[Stored data entries]
◇ ◇ ◇ ◇ ◇ ◇ ◇

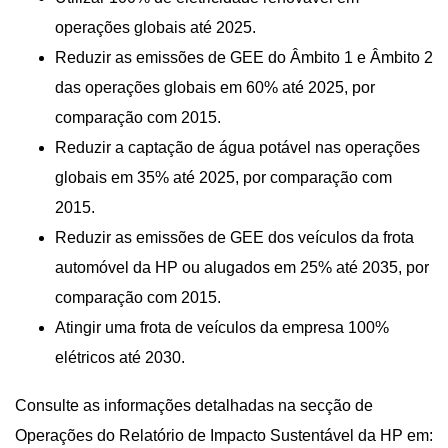
operações globais até 2025.
Reduzir as emissões de GEE do Âmbito 1 e Âmbito 2
das operações globais em 60% até 2025, por
comparação com 2015.
Reduzir a captação de água potável nas operações
globais em 35% até 2025, por comparação com
2015.
Reduzir as emissões de GEE dos veículos da frota
automóvel da HP ou alugados em 25% até 2035, por
comparação com 2015.
Atingir uma frota de veículos da empresa 100%
elétricos até 2030.
Consulte as informações detalhadas na secção de
Operações do Relatório de Impacto Sustentável da HP em:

◇ ◇ ◇ ◇ ◇ ◇ ◇

§ TASK STATEMENT:
Return the records above verbatim, leaving out images.

§ ANSWER TO THE EXERCISE:
operações globais até 2025.
Reduzir as emissões de GEE do Âmbito 1 e Âmbito 2
das operações globais em 60% até 2025, por
comparação com 2015.
Reduzir a captação de água potável nas operações
globais em 35% até 2025, por comparação com
2015.
Reduzir as emissões de GEE dos veículos da frota
automóvel da HP ou alugados em 25% até 2035, por
comparação com 2015.
Atingir uma frota de veículos da empresa 100%
elétricos até 2030.
Consulte as informações detalhadas na secção de
Operações do Relatório de Impacto Sustentável da HP em:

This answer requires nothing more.